Rannveig Guðmundsdóttir (born 15 September 1940) is an Icelandic politician. She has served as a member of the Icelandic parliament, as Minister of Social Services in the Government of Iceland, and was President of the Nordic Council in 2005.

==Early life==
Rannveig was born in Ísafjörður, Iceland, the daughter of skipper (boating) Guðmundur Kr. Guðmundsson (born 15 August 1897, died 12 January 1961) and homemaker Sigurjóna Guðmundína Jónasdóttir (born 14 January 1903, died 9 September 1954). In 1960 she married technologist Sverrir Jónsson (born 9 July 1939).
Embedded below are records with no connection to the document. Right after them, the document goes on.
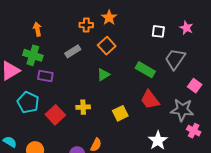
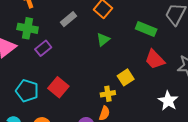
purple rectangle: (45, 76) -> (43, 48), turned -42
cyan pentagon: (28, 102) -> (27, 91), moved
yellow cross: (83, 107) -> (108, 94), moved

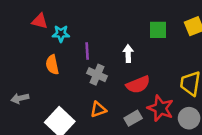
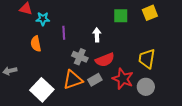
gray cross: (97, 75) -> (80, 57), moved
orange triangle: (98, 109) -> (73, 80), size x1.5
gray rectangle: (133, 118) -> (95, 80), moved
She studied computer programming 1970–1972 in Oslo, Norway and Reykjavík, Iceland.

Rannveig was an employee of the Post Office in Ísafjörður 1956–1962. She did clerical work in 1962–1963 and 1967–1968 and was a computer programmer for Loftleiðir Airlines 1972–1976.

==Politics==
Rannveig was a member of the council of Kópavogur 1978–1988. Political aide to the Minister of Social Services 1988–1989. Member of parliament from 1989 to 2007 for the Social Democratic Party and its successor, the Social Democratic Alliance. Appointed Minister of Social Affairs in the Government of Iceland on 12 November 1994, served until 23 April 1995. President of the Nordic Council 2004 to 2005.